Tarian kolosal ditampilkan usai memecahkan rekor muri mengenakan anjat. Tari kolosal yang menampilkan 6 Etnis yang terdiri dari Benuaq, Tunjung, Bahau, Melayu, Aoheng Dan Kenyah. Tarian itu merupakan ungkapan rasa syukur dalam bingkai harmoni budaya nusantara. Sehingga menjadi lambang kebersamaan untuk bahu membahu membangun kutai barat. mengingat kabupaten kutai barat adalah daerah penyangga Ibukota Negara (IKN) Nusantara.

Etnis Dayak Tonyoi atau Tunjung yaitu dengan suara Gantar yang bersamaan dan di padukan dengan suara kelentangen dan gimer, tari Gantar tari Lewai merupakan tarian untuk upacara penyambutan untuk menghormati tamu yang datang dari jauh dan juga menyuguhkan penyambutan dengan olahraga behempas yang bermakna menjunjung tinggi disiplin dan tatanan sportifitas.

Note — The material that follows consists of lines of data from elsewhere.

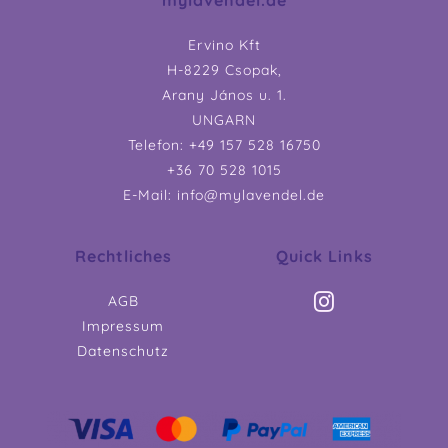
Ervino Kft
H-8229 Csopak,
Arany János u. 1.
UNGARN
Telefon: +49 157 528 16750
+36 70 528 1015
E-Mail: info@mylavendel.de
Rechtliches
Quick Links
AGB
Impressum
Datenschutz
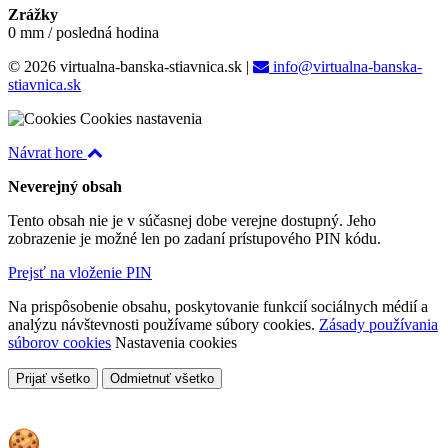
Zrážky
0 mm / posledná hodina
© 2026 virtualna-banska-stiavnica.sk
|
info@virtualna-banska-
stiavnica.sk
Cookies nastavenia
Návrat hore
Neverejný obsah
Tento obsah nie je v súčasnej dobe verejne dostupný. Jeho
zobrazenie je možné len po zadaní prístupového PIN kódu.
Prejsť na vloženie PIN
Na prispôsobenie obsahu, poskytovanie funkcií sociálnych médií a
analýzu návštevnosti používame súbory cookies.
Zásady používania
súborov cookies
Nastavenia cookies
Prijať všetko
Odmietnuť všetko
Cookies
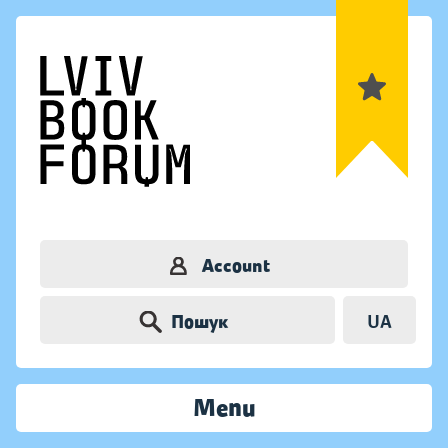
Account
Пошук
UA
Menu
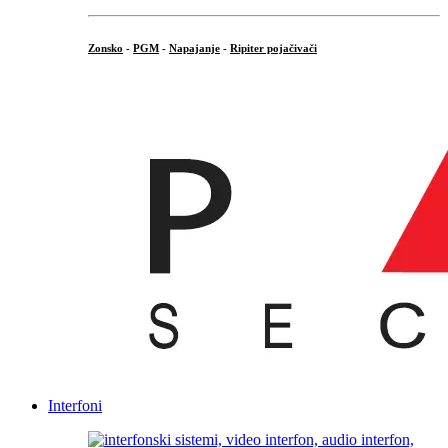
Zonsko
-
PGM
-
Napajanje
-
Ripiter pojačivači
...
Interfoni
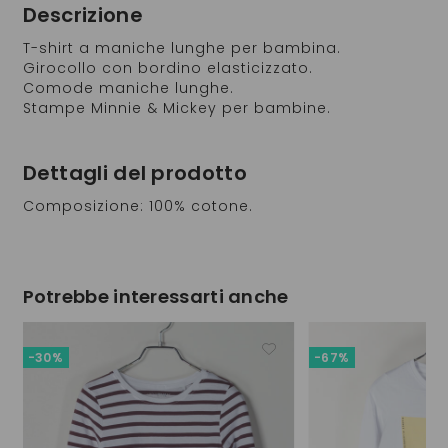
Descrizione
T-shirt a maniche lunghe per bambina.
Girocollo con bordino elasticizzato.
Comode maniche lunghe.
Stampe Minnie & Mickey per bambine.
Dettagli del prodotto
Composizione: 100% cotone.
Potrebbe interessarti anche
-30%
-67%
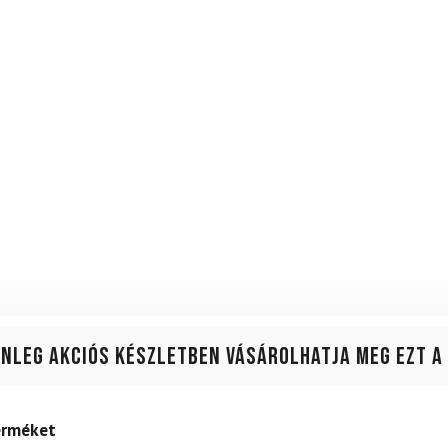
enleg akciós készletben vásárolhatja meg ezt a
terméket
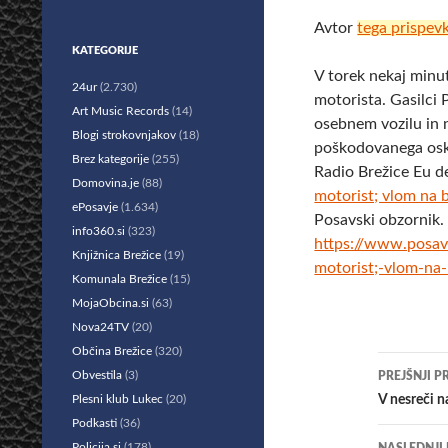
Avtor
tega prispev
KATEGORIJE
V torek nekaj minut 
24ur
(2.730)
motorista. Gasilci 
Art Music Records
(14)
osebnem vozilu in 
Blogi strokovnjakov
(18)
poškodovanega oskr
Brez kategorije
(255)
Radio Brežice Eu d
Domovina.je
(88)
motorist; vlom na 
ePosavje
(1.634)
Posavski obzornik.
info360.si
(323)
https://www.posav
Knjižnica Brežice
(19)
motorist;-vlom-na
Komunala Brežice
(15)
MojaObcina.si
(63)
Nova24TV
(20)
Občina Brežice
(320)
Krmar
Obvestila
(3)
PREJŠNJI P
po
Plesni klub Lukec
(20)
V nesreči n
Podkasti
(36)
prisp
Policija.si
(178)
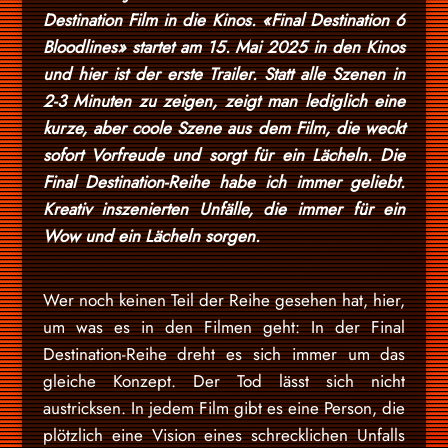
Destination Film in die Kinos. «Final Destination 6
Bloodlines» startet am 15. Mai 2025 in den Kinos
und hier ist der erste Trailer. Statt alle Szenen in
2-3 Minuten zu zeigen, zeigt man lediglich eine
kurze, aber coole Szene aus dem Film, die weckt
sofort Vorfreude und sorgt für ein Lächeln. Die
Final Destination-Reihe habe ich immer geliebt.
Kreativ inszenierten Unfälle, die immer für ein
Wow und ein Lächeln sorgen.
Wer noch keinen Teil der Reihe gesehen hat, hier,
um was es in den Filmen geht: In der Final
Destination-Reihe dreht es sich immer um das
gleiche Konzept. Der Tod lässt sich nicht
austricksen. In jedem Film gibt es eine Person, die
plötzlich eine Vision eines schrecklichen Unfalls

Tarian Beliant Bawo dari Etnis Dayak Benuaq yaitu diawali dengan suara Musik Gendang dan riuh suara Getang digunakan sebagai tarian penyembuhan tradisional, etnis Benuaq yang mempunyai lamin yang merupakan wujud kebersamaan dimana tempat dari para leluhur yang selalu harus mengutamakan musyawarah dan mufakat .

Etnis Bahau memiliki kepercayaan akan ritual yang sangat erat akan kesuburan yang bernama tarian Hudoq rendaapa yang berarti pengusiran hama yang ada pada tanaman dan ada juga tari perang yang menggambarkan semangat dengan cara berperang menggunakan tangan kosong atau senjata tajam.

Juga tarian Karangk ayau yang menggambarkan kegagahan dan keperkasaan pria masyarakat adat Dayak Bahau di simbolkan dengan properti parang dan tameng sebagai simbol penghancur dan pertahanan diri.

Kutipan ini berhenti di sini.